Our findings suggest a possibility of divergent interests between countries of different levels of economic development with regard to the types of HIV/AIDS-related information being shared on Twitter. These results echo observations that social media users reacted to infectious disease outbreaks differently between different communities or countries [
7,
8]. However, since location data is self-reported, and country-level income data does not apply to individuals (ecological fallacy), the authors caution against over-interpretation of the results of this exploratory study.

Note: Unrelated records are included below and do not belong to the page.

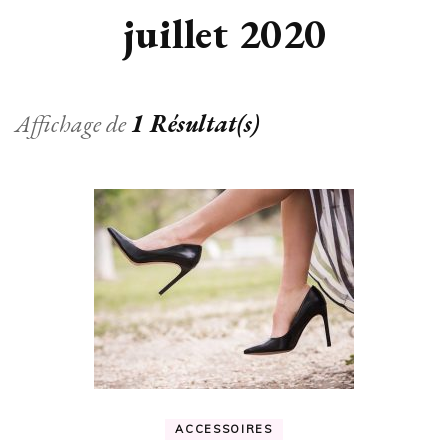
juillet 2020
Affichage de
1 Résultat(s)
ACCESSOIRES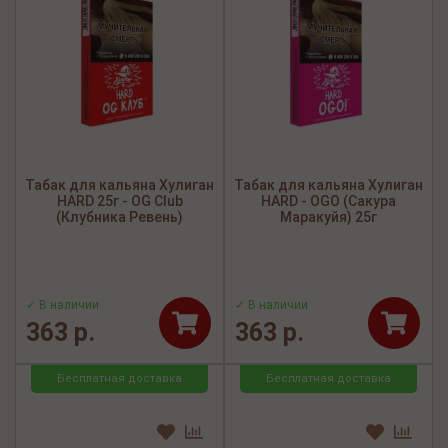
Табак для кальяна Хулиган
Табак для кальяна Хулиган
HARD 25г - OG Club
HARD - OGO (Сакура
(Клубника Ревень)
Маракуйя) 25г
✓ В наличии
✓ В наличии
363 р.
363 р.
Бесплатная доставка
Бесплатная доставка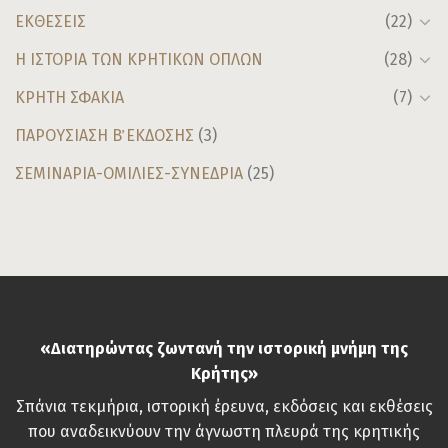
ΕΚΘΕΣΕΙΣ
(22)
Η ΙΣΤΟΡΙΑ ΤΩΝ ΚΡΗΤΙΚΩΝ ΟΠΛΩΝ
(28)
ΚΡΗΤΗ ΣΦΑΚΙΑ
(7)
ΠΑΡΟΥΣΙΑΣΗ Β΄ ΕΚΔΟΣΗΣ
(3)
ΣΕΜΙΝΑΡΙΑ-ΟΜΙΛΙΕΣ-ΣΥΝΕΔΡΙΑ
(25)
«Διατηρώντας ζωντανή την ιστορική μνήμη της
Κρήτης»
Σπάνια τεκμήρια, ιστορική έρευνα, εκδόσεις και εκθέσεις
που αναδεικνύουν την άγνωστη πλευρά της κρητικής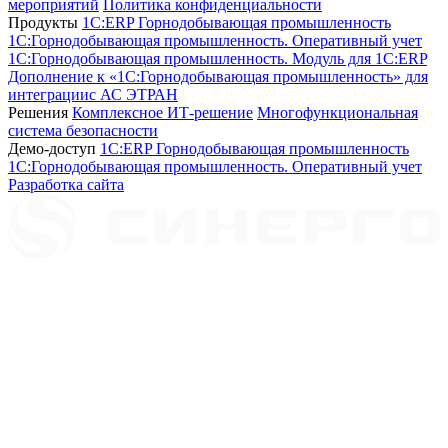
мероприятий
Политика конфиденциальности
Продукты
1C:ERP Горнодобывающая промышленность
1C:Горнодобывающая промышленность. Оперативный учет
1C:Горнодобывающая промышленность. Модуль для 1С:ERP
Дополнение к «1С:Горнодобывающая промышленность» для
интеграциис АС ЭТРАН
Решения
Комплексное ИТ-решение
Многофункциональная
система безопасности
Демо-доступ
1С:ERP Горнодобывающая промышленность
1С:Горнодобывающая промышленность. Оперативный учет
Разработка сайта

Our supervised machine learning analysis serves as a pilot for the use of SVM models to filter HIV-relevant tweets from irrelevant tweets in a corpus of tweets. The use of SVM models could reduce the amount of time needed to read through tweets and serve as the first sieve to pull relevant tweets for in-depth manual coding that will serve as the basis of qualitative analysis of the textual content of Twitter data. The SVM method described here serves to facilitate, and not replace, qualitative studies that are tantamount to our understanding of social media contents.
5.1. Limitations
The dataset of this study is cross-sectional. Temporal variability of the data and causality between the predictive and outcome variables are beyond its scope. The three-day time frame was intentional to capture the responses to WAD. Hence, our results might not be applicable to other times of the year. Given the search terms, the sample of tweets was predominantly written in the English language, and thus our results cannot be generalized to users who wrote in other languages. Given the sample size for manual coding, the Twitter contents of users from individual countries could not be compared. Self-reported locations might not always accurately reflect the exact geographical location of the users. The geolocation data was not used because the proportion of tweets with geolocation data was low. The limitations of using the World Bank’s categorization of country income levels of Twitter users’ self-reported location as the explanatory variable are acknowledged. The diversity of cultures, healthcare systems, and prevalence of HIV/AIDS across countries (or territories) within the same country income level precluded the authors from drawing inferences between economic development and HIV-related concerns raised by Twitter users. Furthermore, it should be noted that a country’s income level is not an indication of an individual’s income level, and such an inference (which is known as ecological fallacy in epidemiology) should not be made. It is noted that in any country, Twitter users do not represent the general population. Finally, our study did not evaluate the quality (accuracy or reliability) of the information provided in the tweets. Only “mentions” were coded. Evaluation of the quality of HIV/AIDS-related information posted on Twitter is beyond the scope of this study.
5.2. Conclusions
To conclude, a pedagogical demonstration in public health Twitter data analysis using HIV-related tweets around WAD 2014 as a case study was presented. As social media data analysis becomes more mainstream in public health practice, training in big data analytical techniques will become more relevant to the education of our future public health practitioners.